Find value for A and B:
A/2x+3 + B/x-4 = x+1/ 2x^2 -5x-12
I found LCD
A(x-4) + B(2x+3) / (2x+3)(x-4) = x+1/ (2x+3)(x-4)
What do I do next???
A/(2x+3) + B/(x-4) = (x+1)/ (2x^2 -5x-12)
[A(x-4) + B(2x+3)] / [(2x+3)(x-4)] = (x+1)/ [(2x+3)(x-4)]
I haven't checked to make sure your computations are correct, but in terms of general approach you're doing it right, now expand the numerator to
Ax - 4A + 2Bx + 3B = (A + 2B) x + (3B - 4A)
Set up system of linear equations
A + 2B = 1
3B - 4A = 1
Now solve for A and B.
Given that your problem is
A/(2x+3) + B/(x-4) = (x+1)/ (2x^2 -5x-12)= (x+1)/(2x- 3)(x+ 4)
you can multiply both sides by (2x+3)(x- 4) to get
(x+4)A+ (2x- 3)B= x+ 1
getting immediately what you get by adding the fractions on the left and the "setting the numerator equal" as undefined does.
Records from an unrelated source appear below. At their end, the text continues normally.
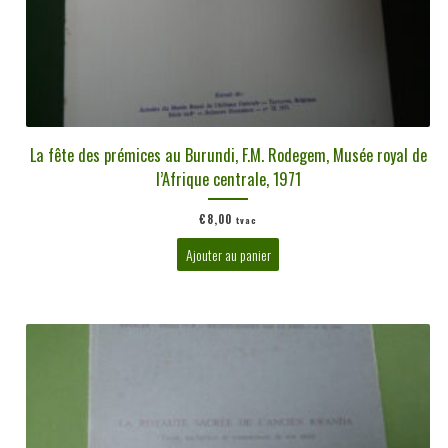
La fête des prémices au Burundi, F.M. Rodegem, Musée royal de
l’Afrique centrale, 1971
€
8,00
tvac
Ajouter au panier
If that is to be true for all x, then there are several ways you can solve for A and B. One is to go ahead and multiply those out and combine "common terms" on the left: Ax+ 4A+ 2Bx- 3B= (A+ 2B)x+ (4A- 3B)= x+ 1 and then set "corresponding" coefficients equal, as undefined does, to get two equations to solve for A and B. Another way is to take x to be any two numbers to get two equations. If you take x= -4 and x= 3/2 you get particularly easy equations.